## Assignment
When a line in the data below includes "qualifications", pick it out and copy it.

## Study material
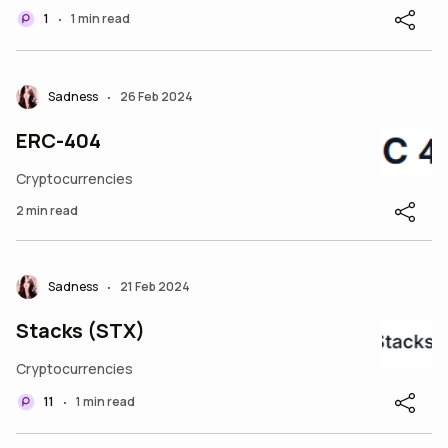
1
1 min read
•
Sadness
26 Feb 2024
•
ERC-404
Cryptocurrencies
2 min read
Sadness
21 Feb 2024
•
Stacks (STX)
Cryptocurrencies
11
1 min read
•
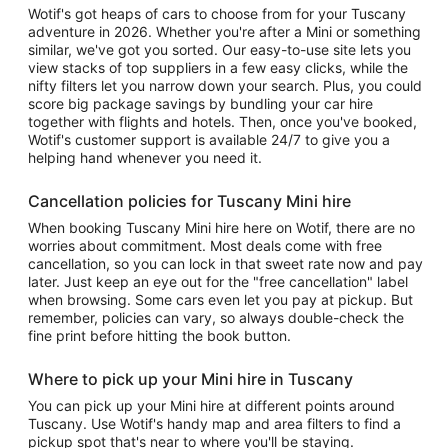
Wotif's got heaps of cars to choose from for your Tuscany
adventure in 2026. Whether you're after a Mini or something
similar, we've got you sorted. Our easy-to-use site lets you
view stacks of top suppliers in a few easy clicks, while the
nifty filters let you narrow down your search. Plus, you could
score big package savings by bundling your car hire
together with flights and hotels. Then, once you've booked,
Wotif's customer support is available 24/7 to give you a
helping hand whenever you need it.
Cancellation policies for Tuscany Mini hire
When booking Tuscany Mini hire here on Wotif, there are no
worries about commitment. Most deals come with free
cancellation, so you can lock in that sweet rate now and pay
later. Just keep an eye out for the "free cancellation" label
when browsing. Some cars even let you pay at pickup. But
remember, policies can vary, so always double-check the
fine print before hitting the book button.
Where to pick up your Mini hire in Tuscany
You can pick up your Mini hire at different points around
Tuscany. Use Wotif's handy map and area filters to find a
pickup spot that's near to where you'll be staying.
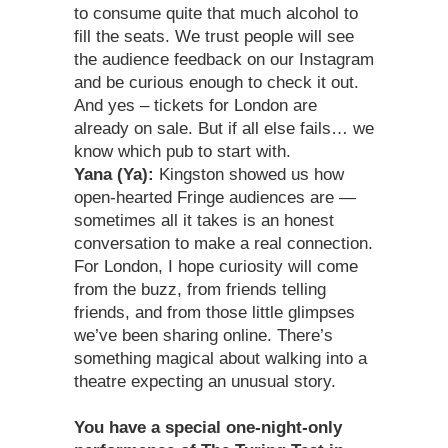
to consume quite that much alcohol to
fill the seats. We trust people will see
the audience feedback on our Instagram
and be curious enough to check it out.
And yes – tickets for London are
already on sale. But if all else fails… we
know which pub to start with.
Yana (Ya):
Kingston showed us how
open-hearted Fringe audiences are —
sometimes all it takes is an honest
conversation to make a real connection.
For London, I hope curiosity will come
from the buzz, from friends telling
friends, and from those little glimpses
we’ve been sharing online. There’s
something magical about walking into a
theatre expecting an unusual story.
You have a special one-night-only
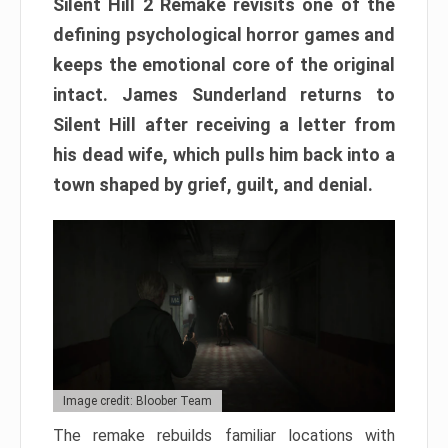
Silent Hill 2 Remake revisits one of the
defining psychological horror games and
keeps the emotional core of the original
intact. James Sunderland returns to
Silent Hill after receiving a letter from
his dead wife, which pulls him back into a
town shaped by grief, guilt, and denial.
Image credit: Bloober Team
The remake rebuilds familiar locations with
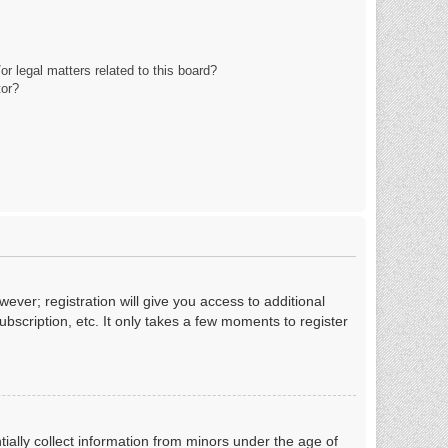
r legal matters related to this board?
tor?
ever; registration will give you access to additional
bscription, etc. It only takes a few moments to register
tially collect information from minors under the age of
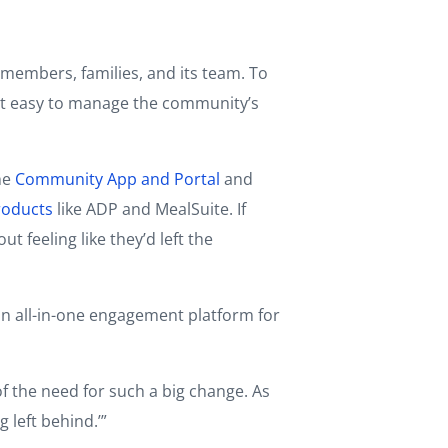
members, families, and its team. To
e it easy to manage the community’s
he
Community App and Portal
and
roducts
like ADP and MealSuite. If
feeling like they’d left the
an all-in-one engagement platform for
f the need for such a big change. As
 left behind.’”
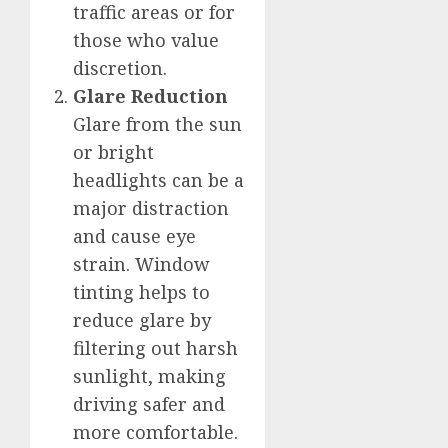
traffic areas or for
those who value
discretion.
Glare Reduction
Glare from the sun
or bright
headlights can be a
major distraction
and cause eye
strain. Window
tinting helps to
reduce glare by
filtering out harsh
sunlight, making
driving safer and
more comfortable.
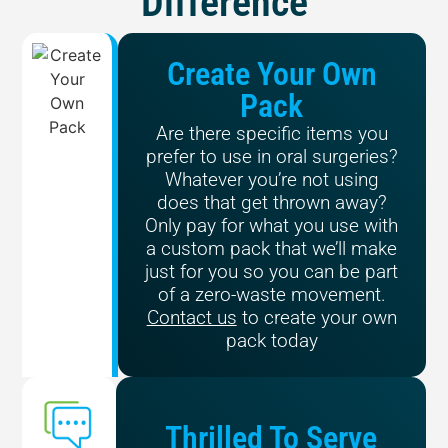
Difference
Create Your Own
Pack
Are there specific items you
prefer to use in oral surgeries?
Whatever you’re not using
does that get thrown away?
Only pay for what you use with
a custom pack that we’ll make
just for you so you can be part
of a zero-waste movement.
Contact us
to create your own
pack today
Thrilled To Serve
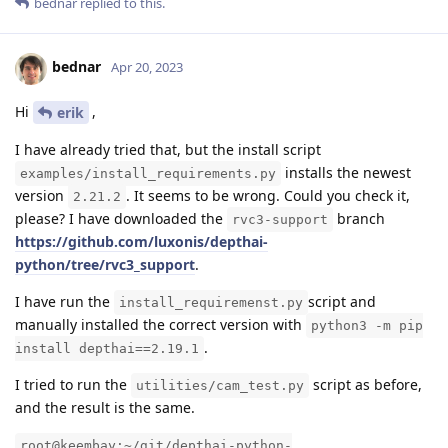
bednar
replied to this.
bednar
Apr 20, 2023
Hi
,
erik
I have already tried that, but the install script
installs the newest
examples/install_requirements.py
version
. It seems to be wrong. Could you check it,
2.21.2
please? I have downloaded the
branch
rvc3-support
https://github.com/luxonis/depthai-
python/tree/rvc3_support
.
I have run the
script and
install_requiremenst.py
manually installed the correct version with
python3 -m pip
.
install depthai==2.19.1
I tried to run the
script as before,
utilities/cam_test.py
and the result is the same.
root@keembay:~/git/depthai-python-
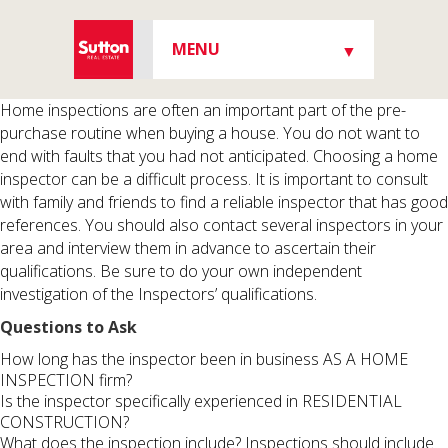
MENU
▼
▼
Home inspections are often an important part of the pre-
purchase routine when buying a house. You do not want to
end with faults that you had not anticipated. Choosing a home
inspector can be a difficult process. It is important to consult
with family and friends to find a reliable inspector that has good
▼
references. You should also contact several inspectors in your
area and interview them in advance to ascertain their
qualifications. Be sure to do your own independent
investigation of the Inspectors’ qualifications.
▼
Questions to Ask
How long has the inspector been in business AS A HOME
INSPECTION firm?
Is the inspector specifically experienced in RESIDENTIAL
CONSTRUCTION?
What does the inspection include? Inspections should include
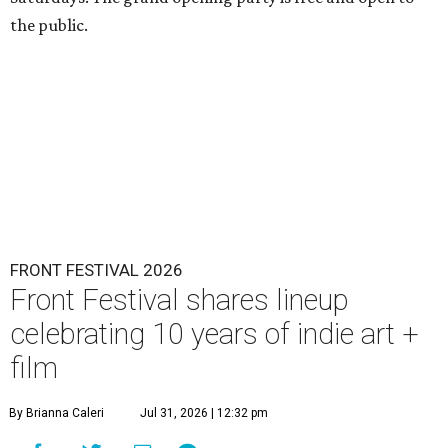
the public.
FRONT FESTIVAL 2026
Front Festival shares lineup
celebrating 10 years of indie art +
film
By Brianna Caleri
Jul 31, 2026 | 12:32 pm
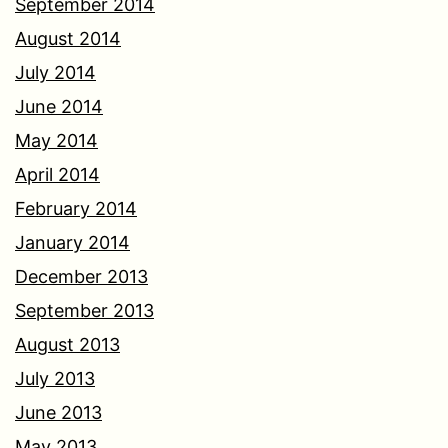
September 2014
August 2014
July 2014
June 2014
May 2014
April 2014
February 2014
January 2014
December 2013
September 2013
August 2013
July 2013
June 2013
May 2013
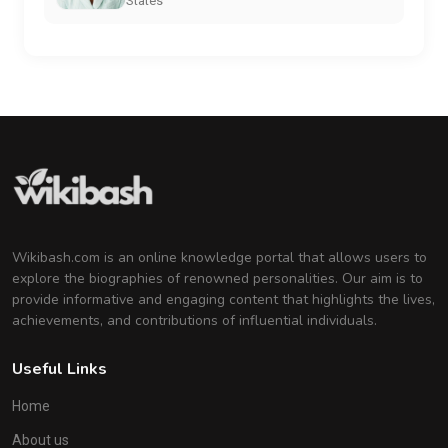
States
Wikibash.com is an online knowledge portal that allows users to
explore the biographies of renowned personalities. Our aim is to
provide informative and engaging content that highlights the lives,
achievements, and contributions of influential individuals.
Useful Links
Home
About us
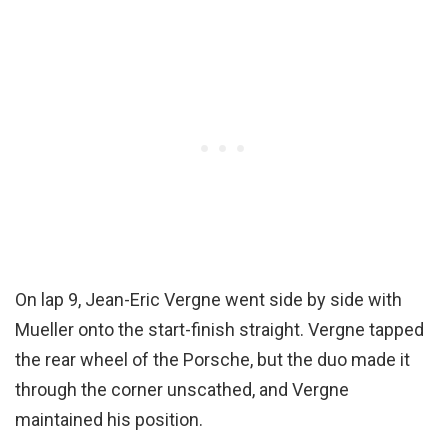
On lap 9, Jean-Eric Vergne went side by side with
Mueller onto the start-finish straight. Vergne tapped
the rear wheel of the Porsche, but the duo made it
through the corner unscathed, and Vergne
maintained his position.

## Output of the task
qualifications. Be sure to do your own independent
investigation of the Inspectors’ qualifications.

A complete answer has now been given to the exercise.